As America’s 246 million Christians prepare to celebrate the death and resurrection of Jesus Christ, China’s 67 million Christians are doing the same.
In 1949, China had just four million Christians–three million Catholics and one million Protestants. Today, there are three times as many Catholics (9 million) and 58 million Protestants.
By some estimates, China’s Christianity explosion could even eclipse the number of U.S. Christians within this century, making China the most populous Christian country on earth.
A religious demographic shift of that magnitude could have profound geopolitical implications.
“Some Evangelicals envisage Christianity’s becoming China’s dominant religion, thus turning the country into an ally in the struggle against radical Islam,” writes journalist Simon Scott Plummer. “This astonishing vision of China as a global evangelistic powerhouse–any more than that of their country as an American ally against radical Islam–cannot have made comfortable reading for the Communist Party.”
China’s 1982 constitution contained guarantees of religious freedom but forbade the “use of religion to engage in activities that disrupt public order, impair the health of citizens or interfere with the educational system of the state.” When the Communist regime decides that has happened, imprisonment, torture, and re-education camp terms can be administered.

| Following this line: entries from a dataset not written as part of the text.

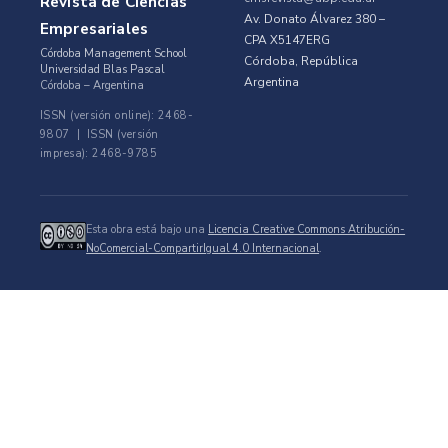
Revista de Ciencias
Av. Donato Álvarez 380 –
Empresariales
CPA X5147ERG
Córdoba Management School
Córdoba, República
Universidad Blas Pascal
Argentina
Córdoba – Argentina
ISSN (versión online): 2468-
9807 | ISSN (versión
impresa): 2468-9785
Esta obra está bajo una
Licencia Creative Commons Atribución-
NoComercial-CompartirIgual 4.0 Internacional
.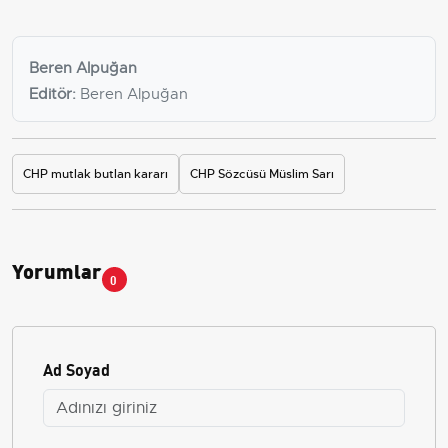
Beren Alpuğan
Editör:
Beren Alpuğan
CHP mutlak butlan kararı
CHP Sözcüsü Müslim Sarı
Yorumlar
0
Ad Soyad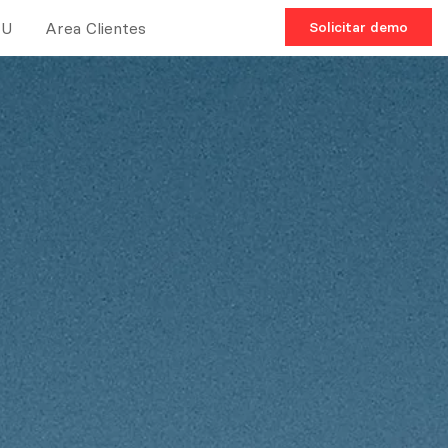
TU
Area Clientes
Solicitar demo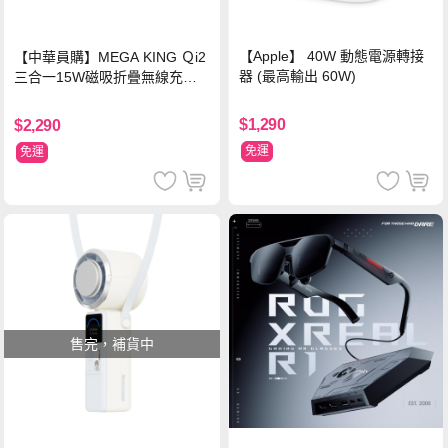
【Apple】 40W 動態電源轉接
【中華員購】MEGA KING Ｑi2
器 (最高輸出 60W)
三合一15W磁吸折疊無線充電
支架 黑
$1,290
$2,290
免運
免運
售完，補貨中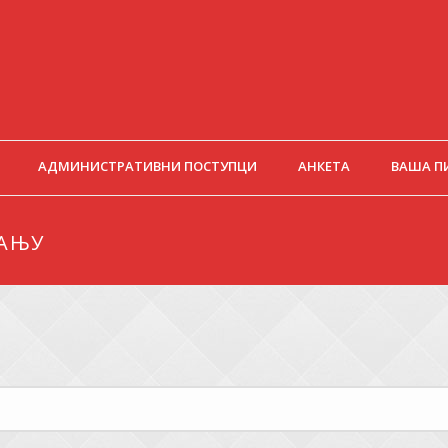
АДМИНИСТРАТИВНИ ПОСТУПЦИ
АНКЕТА
ВАША П
ВАЊУ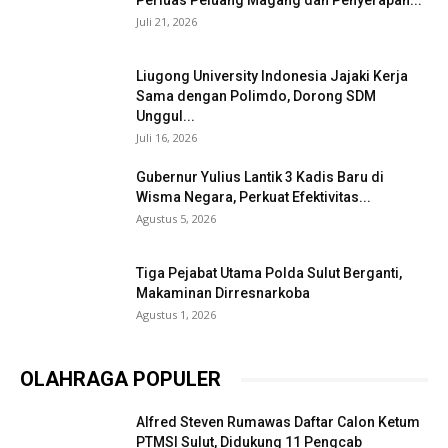
Perluas Peluang Magang dan Penyerapan...
Juli 21, 2026
Liugong University Indonesia Jajaki Kerja
Sama dengan Polimdo, Dorong SDM
Unggul...
Juli 16, 2026
Gubernur Yulius Lantik 3 Kadis Baru di
Wisma Negara, Perkuat Efektivitas...
Agustus 5, 2026
Tiga Pejabat Utama Polda Sulut Berganti,
Makaminan Dirresnarkoba
Agustus 1, 2026
OLAHRAGA POPULER
Alfred Steven Rumawas Daftar Calon Ketum
PTMSI Sulut, Didukung 11 Pengcab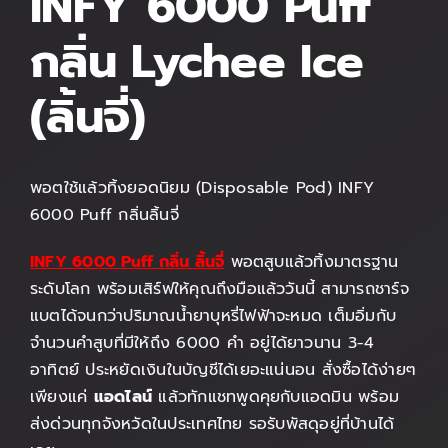
INFY 6000 Puff
กลิ่น Lychee Ice
(ลิ้นจี่)
พอตใช้แล้วทิ้งยอดนิยม (Disposable Pod) INFY
6000 Puff กลิ่นลิ้นจี่
INFY 6000 Puff กลิ่น ลิ้นจี่
พอตสูบแล้วทิ้งมาตรฐาน
ระดับโลก พร้อมเสิร์ฟให้คุณถึงมือแล้ววันนี้ สามารถชาร์จ
แบตได้จนกว่าปริมาณน้ำยาบุหรี่ไฟฟ้าจะหมด เต็มอิ่มกับ
จำนวนคำสูบที่มีให้ถึง 6000 คำ อยู่ได้ยาวนาน 3-4
อาทิตย์ ประหยัดเงินในบัญชีได้เยอะแน่นอน สั่งซื้อได้ง่ายๆ
เพียงแค่
แอดไลน์
แล้วทักแชทพูดคุยกับแอดมิน พร้อม
ส่งด่วนทุกจังหวัดในประเทศไทย รอรับพัสดุอยู่ที่บ้านได้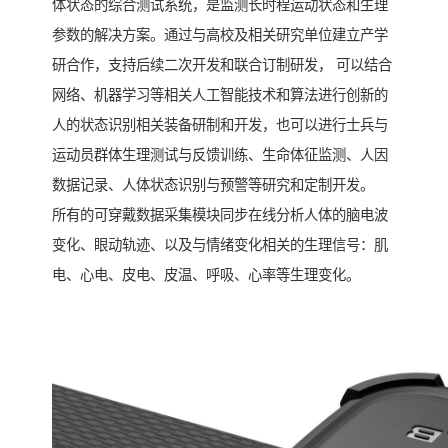
体状态的综合测试系统，是监测长时程运动状态和生理
参数的解决方案。通过与高校及相关研究单位建立产学
研合作，支持后续二次开发和联合订制研发， 可以结合
网络、机器学习等相关人工智能技术和算法进行创新的
人的状态识别相关装备研制和开发，也可以进行士兵与
运动员群体生理测试与反馈训练、生命体征监测、人因
数据记录、人体状态识别与预警等研究和定制开发。
所有的可穿戴数据采集模块同步在线分析人体的脑电波
变化、眼动轨迹、以及与情绪变化相关的生理信号：肌
电、心电、皮电、皮温、呼吸、心率等生理变化。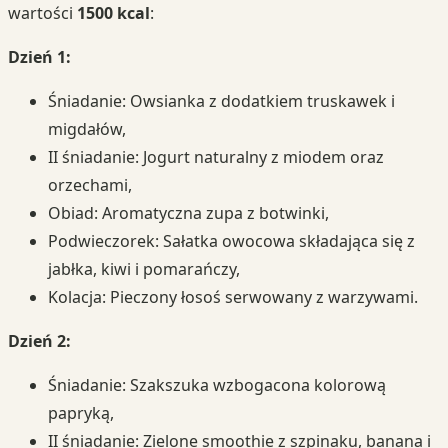
wartości
1500 kcal
:
Dzień 1:
Śniadanie: Owsianka z dodatkiem truskawek i
migdałów,
II śniadanie: Jogurt naturalny z miodem oraz
orzechami,
Obiad: Aromatyczna zupa z botwinki,
Podwieczorek: Sałatka owocowa składająca się z
jabłka, kiwi i pomarańczy,
Kolacja: Pieczony łosoś serwowany z warzywami.
Dzień 2:
Śniadanie: Szakszuka wzbogacona kolorową
papryką,
II śniadanie: Zielone smoothie z szpinaku, banana i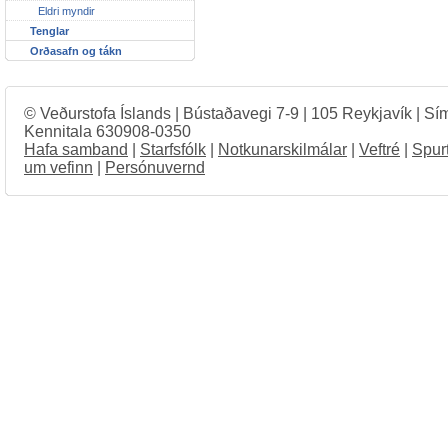
Eldri myndir
Tenglar
Orðasafn og tákn
© Veðurstofa Íslands | Bústaðavegi 7-9 | 105 Reykjavík | Sí
Kennitala 630908-0350
Hafa samband
|
Starfsfólk
|
Notkunarskilmálar
|
Veftré
|
Spur
um vefinn
|
Persónuvernd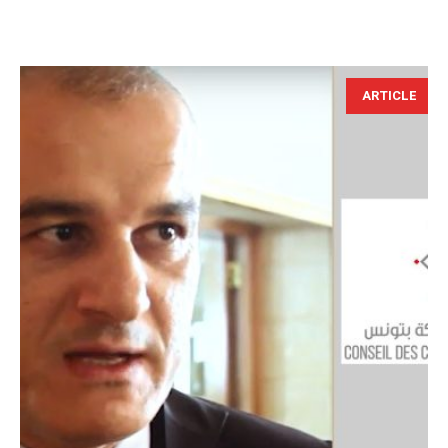
ARTICLE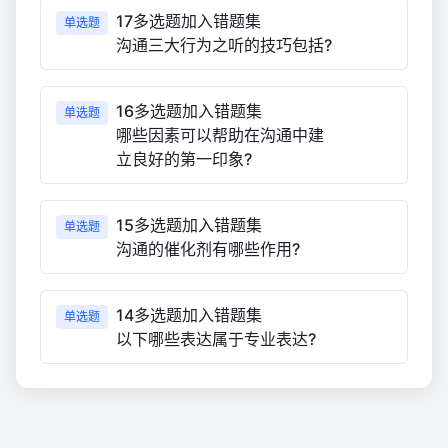
17多选题加入错题集
单选题
沟通三大行为之听的技巧包括?
16多选题加入错题集
单选题
哪些因素可以帮助在沟通中建
立良好的第一印象?
15多选题加入错题集
单选题
沟通的催化剂有哪些作用?
14多选题加入错题集
单选题
以下哪些表达属于专业表达?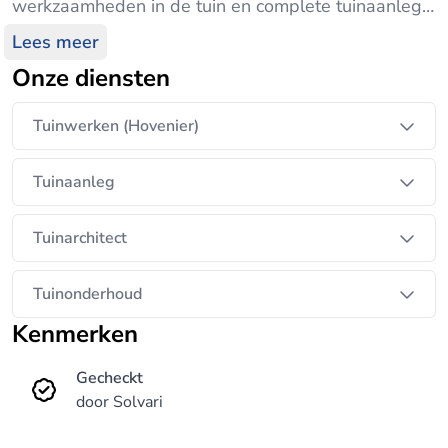
werkzaamheden in de tuin en complete tuinaanleg.
Werkzaam 30 kilometer rond Utrecht. Ons motto is:
Lees meer
u de klus, wij de kennis!
Onze diensten
Tuinwerken (Hovenier)
Tuinaanleg
Tuinarchitect
Tuinonderhoud
Kenmerken
Gecheckt
door Solvari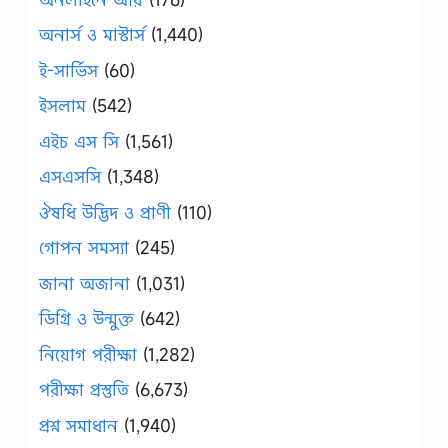
অনার্স ও মাস্টার্স
(1,440)
ই-সার্ভিস
(60)
ইসলাম
(542)
এইচ এস সি
(1,561)
এসএসসি
(1,348)
ঔষধি উদ্ভিদ ও প্রাণী
(110)
গোপন সমস্যা
(245)
জানা অজানা
(1,031)
ডিগ্রি ও উন্মুক্ত
(642)
নিয়োগ পরীক্ষা
(1,282)
পরীক্ষা প্রস্তুতি
(6,673)
প্রশ্ন সমাধান
(1,940)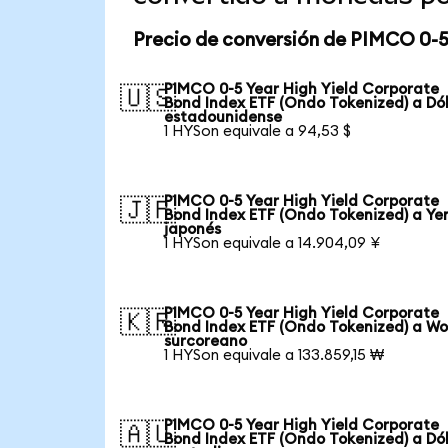
Precio de conversión de PIMCO 0-5
PIMCO 0-5 Year High Yield Corporate
🇺🇸
Bond Index ETF (Ondo Tokenized) a Dó
estadounidense
1 HYSon equivale a 94,53 $
PIMCO 0-5 Year High Yield Corporate
🇯🇵
Bond Index ETF (Ondo Tokenized) a Ye
japonés
1 HYSon equivale a 14.904,09 ¥
PIMCO 0-5 Year High Yield Corporate
🇰🇷
Bond Index ETF (Ondo Tokenized) a W
surcoreano
1 HYSon equivale a 133.859,15 ₩
PIMCO 0-5 Year High Yield Corporate
🇦🇺
Bond Index ETF (Ondo Tokenized) a Dó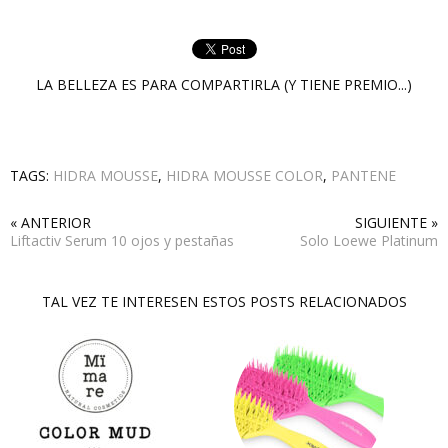
LA BELLEZA ES PARA COMPARTIRLA (Y TIENE PREMIO...)
TAGS:
HIDRA MOUSSE
,
HIDRA MOUSSE COLOR
,
PANTENE
« ANTERIOR
SIGUIENTE »
Liftactiv Serum 10 ojos y pestañas
Solo Loewe Platinum
TAL VEZ TE INTERESEN ESTOS POSTS RELACIONADOS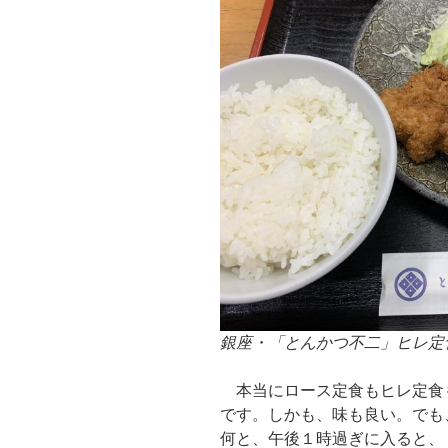
銀座・「とんかつ不二」ヒレ定
本当にロース定食もヒレ定食
です。しかも、味も良い。でも
何と、午後１時過ぎに入ると、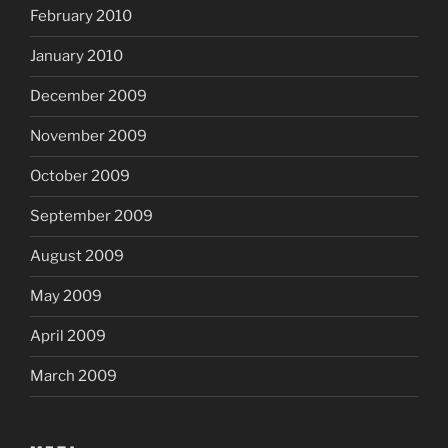
February 2010
January 2010
December 2009
November 2009
October 2009
September 2009
August 2009
May 2009
April 2009
March 2009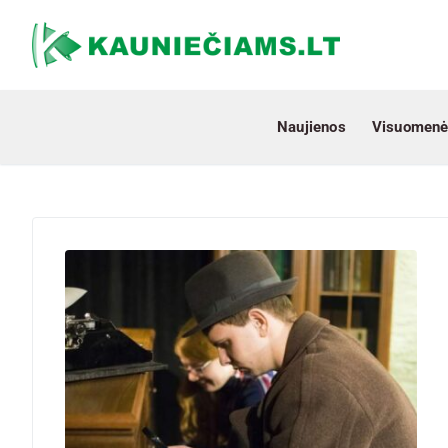
Naujienos
Visuomenė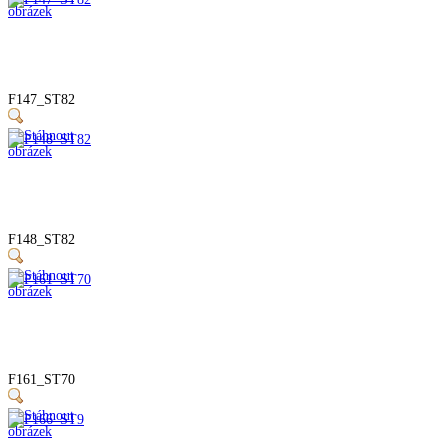
F147_ST82
F148_ST82
F161_ST70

According to the Christian Post, persecution persists:
In Mainland China, Protestant churches must register with the Three-Self Patriotic Movement (TSPM) and China Christian Council (CCC) in order to operate legally. The TSPM/CCC, however, is a government body, therefore many house churches, or “underground churches,” refuse to be part of the TSPM/CCC because they argue that Christ is the head of the church, not the government.
According to the ChinaAid report, methods for suppressing Christianity in China include “forcibly banning and sealing up churches, pressuring churches to join the official ‘Three-Self’ church system, detaining church leaders and sending them to labor camps on the pretext of ‘suspicion of organizing and using a cult to undermine law enforcement,’ and strictly restricting the spread of the Christian faith among students.”
Now, with new Chinese leadership in place, churches are watching to see whether Xi Jinping will ease restrictions and the registering of Chinese churches. China’s 67 million Christians–and the world’s over 2 billion other Christians–are praying he will.